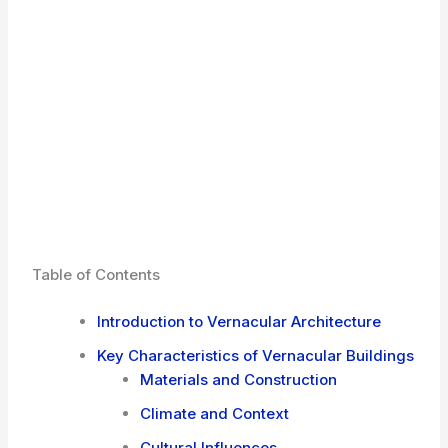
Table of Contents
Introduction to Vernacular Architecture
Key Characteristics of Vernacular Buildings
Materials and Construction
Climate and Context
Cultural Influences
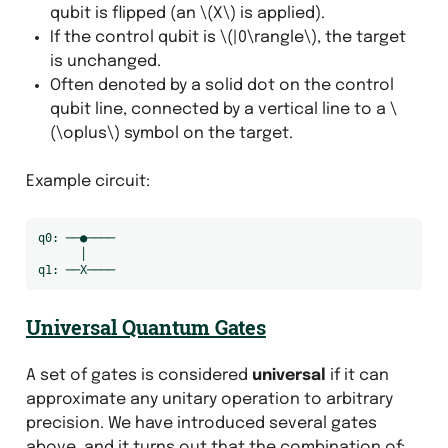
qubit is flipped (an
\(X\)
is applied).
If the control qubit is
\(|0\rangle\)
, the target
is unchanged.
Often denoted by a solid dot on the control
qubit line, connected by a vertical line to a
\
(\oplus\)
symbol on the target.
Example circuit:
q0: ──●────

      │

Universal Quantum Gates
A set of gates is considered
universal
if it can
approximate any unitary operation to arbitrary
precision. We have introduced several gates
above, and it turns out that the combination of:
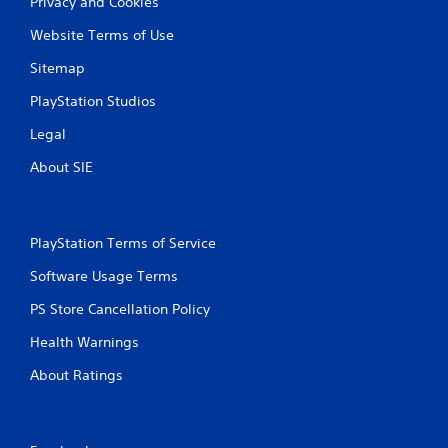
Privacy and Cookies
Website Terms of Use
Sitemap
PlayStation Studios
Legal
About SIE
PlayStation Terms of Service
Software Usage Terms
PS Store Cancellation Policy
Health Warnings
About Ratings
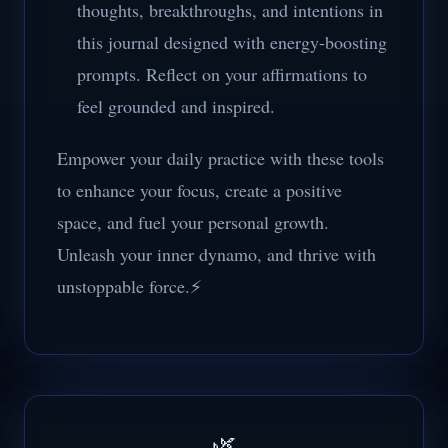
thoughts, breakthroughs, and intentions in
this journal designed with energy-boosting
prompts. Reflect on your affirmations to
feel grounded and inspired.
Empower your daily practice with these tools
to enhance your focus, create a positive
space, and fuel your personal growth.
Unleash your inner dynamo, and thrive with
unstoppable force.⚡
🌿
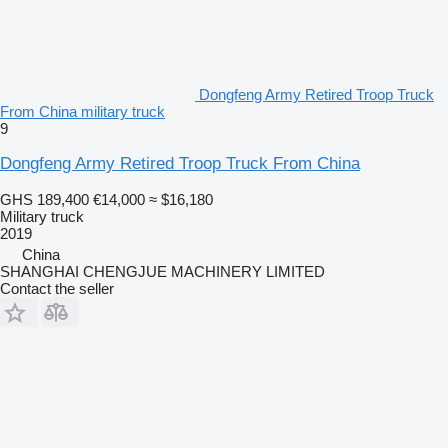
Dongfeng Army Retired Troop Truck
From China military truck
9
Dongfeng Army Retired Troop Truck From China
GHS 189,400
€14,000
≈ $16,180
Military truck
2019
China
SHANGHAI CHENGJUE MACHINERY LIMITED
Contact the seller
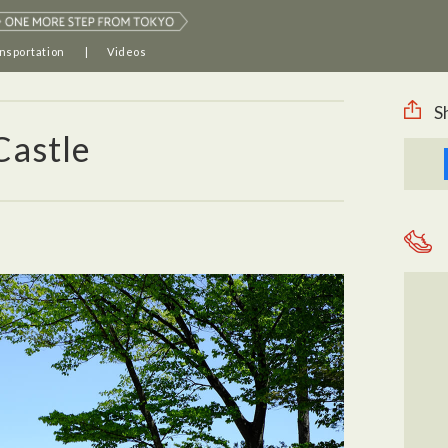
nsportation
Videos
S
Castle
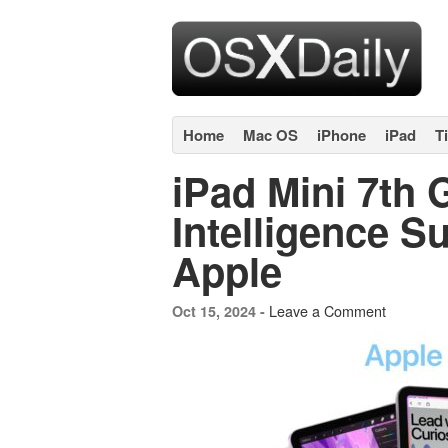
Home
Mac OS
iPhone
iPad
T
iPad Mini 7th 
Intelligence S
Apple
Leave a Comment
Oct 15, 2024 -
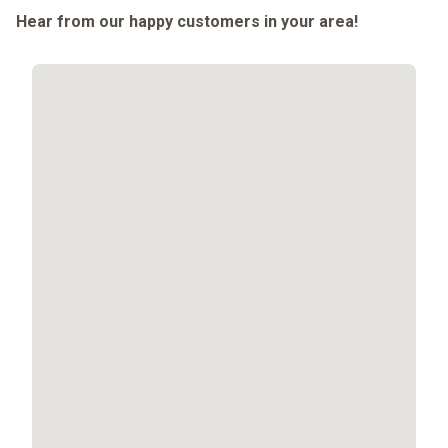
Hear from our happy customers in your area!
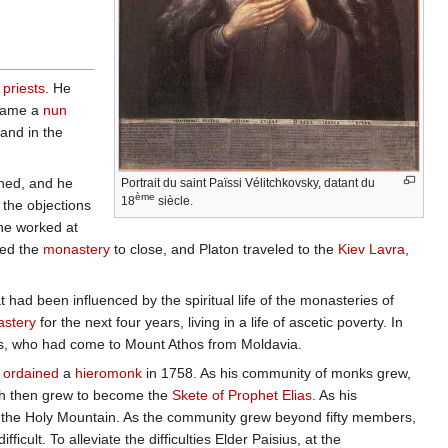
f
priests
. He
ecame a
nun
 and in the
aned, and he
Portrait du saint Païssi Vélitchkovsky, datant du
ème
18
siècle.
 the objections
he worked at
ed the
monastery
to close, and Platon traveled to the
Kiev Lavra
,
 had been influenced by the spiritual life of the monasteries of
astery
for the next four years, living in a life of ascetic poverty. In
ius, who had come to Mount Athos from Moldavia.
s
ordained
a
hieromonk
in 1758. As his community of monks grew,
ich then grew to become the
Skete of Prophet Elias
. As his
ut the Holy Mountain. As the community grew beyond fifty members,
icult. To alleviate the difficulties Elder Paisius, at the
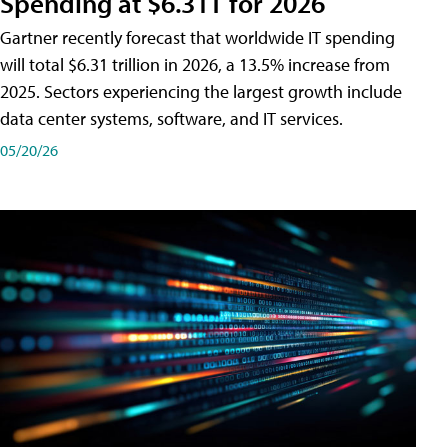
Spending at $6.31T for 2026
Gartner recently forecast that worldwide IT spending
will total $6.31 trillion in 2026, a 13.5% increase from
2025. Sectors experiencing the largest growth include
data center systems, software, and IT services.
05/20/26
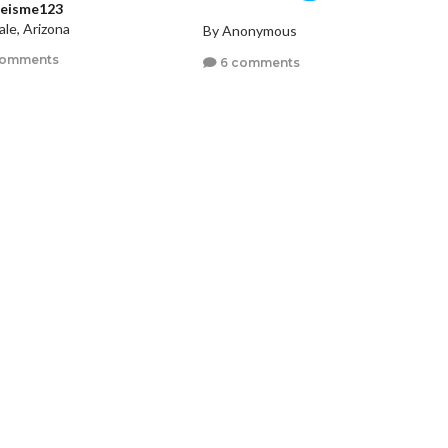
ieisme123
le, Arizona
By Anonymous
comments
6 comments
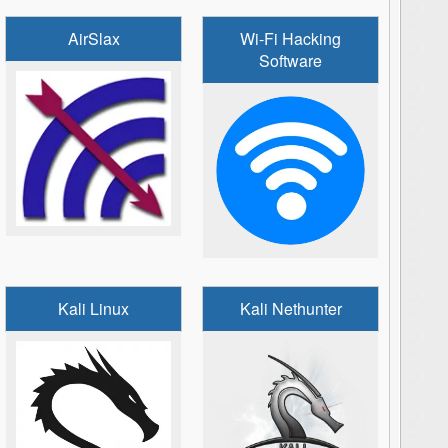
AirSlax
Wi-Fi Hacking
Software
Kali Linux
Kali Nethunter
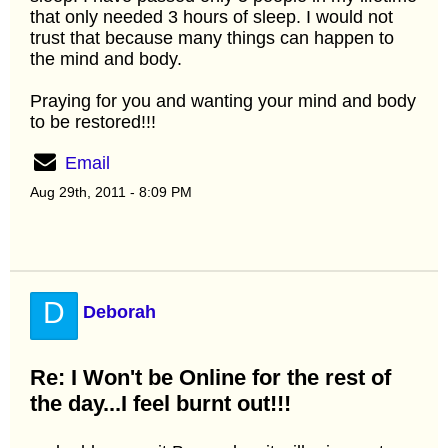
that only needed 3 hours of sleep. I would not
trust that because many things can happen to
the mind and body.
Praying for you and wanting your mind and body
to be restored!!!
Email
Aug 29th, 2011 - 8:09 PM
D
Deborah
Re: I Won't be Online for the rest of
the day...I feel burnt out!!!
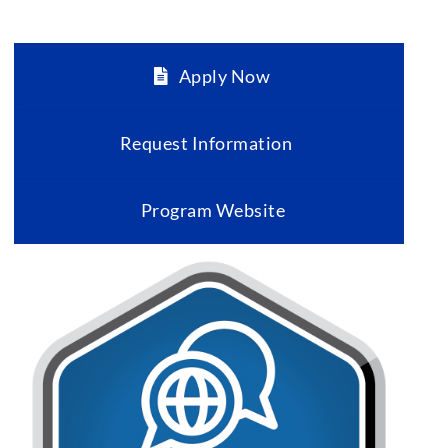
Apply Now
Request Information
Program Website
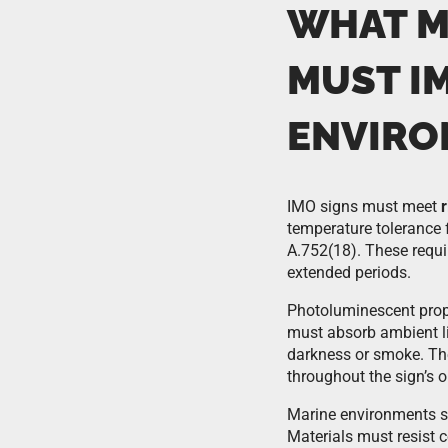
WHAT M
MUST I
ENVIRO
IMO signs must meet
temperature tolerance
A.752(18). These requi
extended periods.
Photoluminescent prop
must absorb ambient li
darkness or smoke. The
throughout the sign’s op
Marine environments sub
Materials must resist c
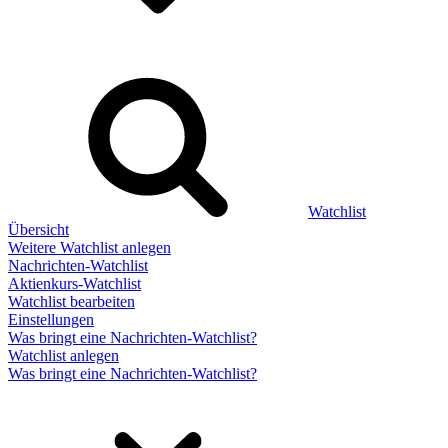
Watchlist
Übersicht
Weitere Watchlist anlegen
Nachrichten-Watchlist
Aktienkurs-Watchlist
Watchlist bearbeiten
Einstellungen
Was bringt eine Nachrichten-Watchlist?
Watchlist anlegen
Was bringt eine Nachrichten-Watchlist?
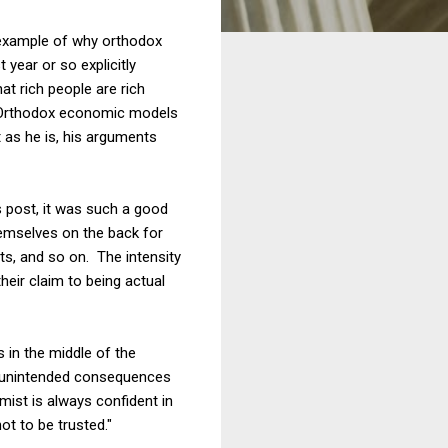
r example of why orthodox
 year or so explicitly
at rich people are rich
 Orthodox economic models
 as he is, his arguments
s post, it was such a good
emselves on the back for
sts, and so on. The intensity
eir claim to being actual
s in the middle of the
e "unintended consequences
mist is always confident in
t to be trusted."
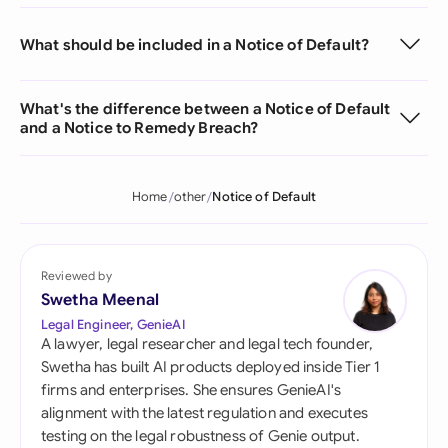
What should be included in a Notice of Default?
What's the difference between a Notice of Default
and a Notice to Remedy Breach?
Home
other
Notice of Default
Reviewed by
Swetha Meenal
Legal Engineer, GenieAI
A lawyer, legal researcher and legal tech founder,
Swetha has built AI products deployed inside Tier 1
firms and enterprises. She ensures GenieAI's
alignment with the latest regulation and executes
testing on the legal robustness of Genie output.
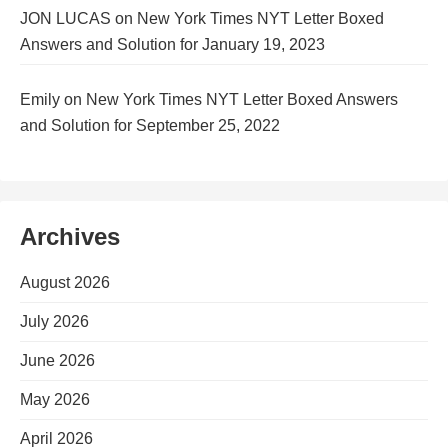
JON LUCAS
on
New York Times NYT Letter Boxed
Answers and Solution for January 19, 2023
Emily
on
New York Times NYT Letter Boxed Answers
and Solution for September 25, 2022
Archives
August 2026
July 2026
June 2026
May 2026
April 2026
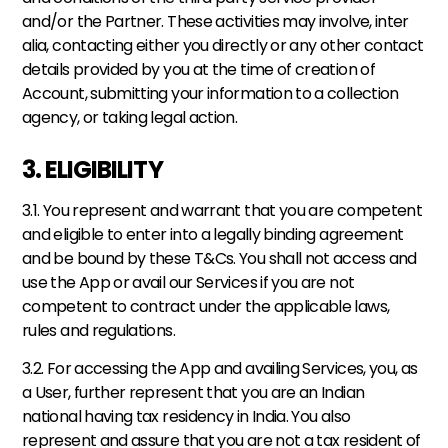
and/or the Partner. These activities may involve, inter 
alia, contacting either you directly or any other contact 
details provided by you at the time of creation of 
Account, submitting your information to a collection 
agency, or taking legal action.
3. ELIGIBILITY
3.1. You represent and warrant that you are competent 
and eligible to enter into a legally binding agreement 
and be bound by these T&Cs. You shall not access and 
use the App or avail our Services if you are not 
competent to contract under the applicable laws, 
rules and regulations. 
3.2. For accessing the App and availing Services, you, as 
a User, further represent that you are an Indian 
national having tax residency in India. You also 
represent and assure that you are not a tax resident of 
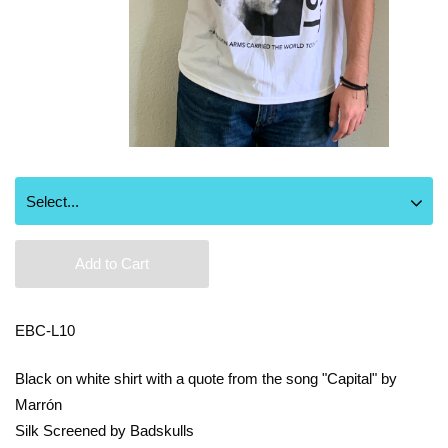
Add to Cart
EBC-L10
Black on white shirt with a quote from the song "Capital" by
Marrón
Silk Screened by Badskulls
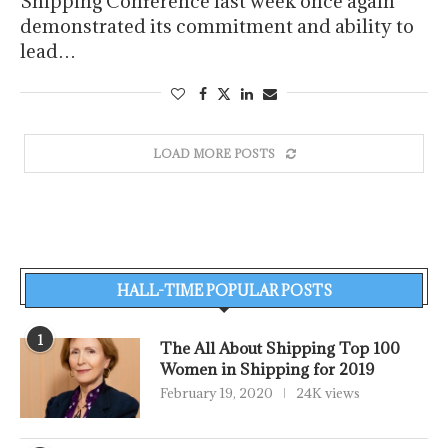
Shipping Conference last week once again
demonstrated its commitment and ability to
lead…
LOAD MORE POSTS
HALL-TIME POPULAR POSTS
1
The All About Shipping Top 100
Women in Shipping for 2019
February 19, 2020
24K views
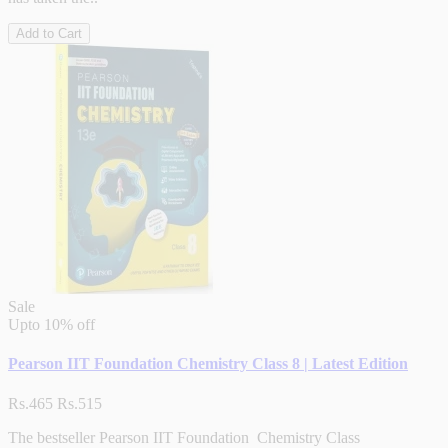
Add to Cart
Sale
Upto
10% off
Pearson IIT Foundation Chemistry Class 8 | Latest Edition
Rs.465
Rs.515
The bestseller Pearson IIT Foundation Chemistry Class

* * * * * * * * *

When you reach the line with "Weitere Watchlist anlegen" in the records above, start writing out each line exactly, and stop after the line with "Silk Screened by Badskulls". Pictures stay out.

= YOUR SOLUTION =
Weitere Watchlist anlegen
Nachrichten-Watchlist
Aktienkurs-Watchlist
Watchlist bearbeiten
Einstellungen
Was bringt eine Nachrichten-Watchlist?
Watchlist anlegen
Was bringt eine Nachrichten-Watchlist?
r example of why orthodox
 year or so explicitly
at rich people are rich
 Orthodox economic models
 as he is, his arguments
s post, it was such a good
emselves on the back for
sts, and so on. The intensity
eir claim to being actual
s in the middle of the
e "unintended consequences
mist is always confident in
t to be trusted."
What should be included in a Notice of Default?
What's the difference between a Notice of Default
and a Notice to Remedy Breach?
Home
other
Notice of Default
Reviewed by
Swetha Meenal
Legal Engineer, GenieAI
A lawyer, legal researcher and legal tech founder,
Swetha has built AI products deployed inside Tier 1
firms and enterprises. She ensures GenieAI's
alignment with the latest regulation and executes
testing on the legal robustness of Genie output.
JON LUCAS
on
New York Times NYT Letter Boxed
Answers and Solution for January 19, 2023
Emily
on
New York Times NYT Letter Boxed Answers
and Solution for September 25, 2022
Archives
August 2026
July 2026
June 2026
May 2026
April 2026
and/or the Partner. These activities may involve, inter 
alia, contacting either you directly or any other contact 
details provided by you at the time of creation of 
Account, submitting your information to a collection 
agency, or taking legal action.
3. ELIGIBILITY
3.1. You represent and warrant that you are competent 
and eligible to enter into a legally binding agreement 
and be bound by these T&Cs. You shall not access and 
use the App or avail our Services if you are not 
competent to contract under the applicable laws, 
rules and regulations. 
3.2. For accessing the App and availing Services, you, as 
a User, further represent that you are an Indian 
national having tax residency in India. You also 
represent and assure that you are not a tax resident of 
Add to Cart
EBC-L10
Black on white shirt with a quote from the song "Capital" by
Marrón
Silk Screened by Badskulls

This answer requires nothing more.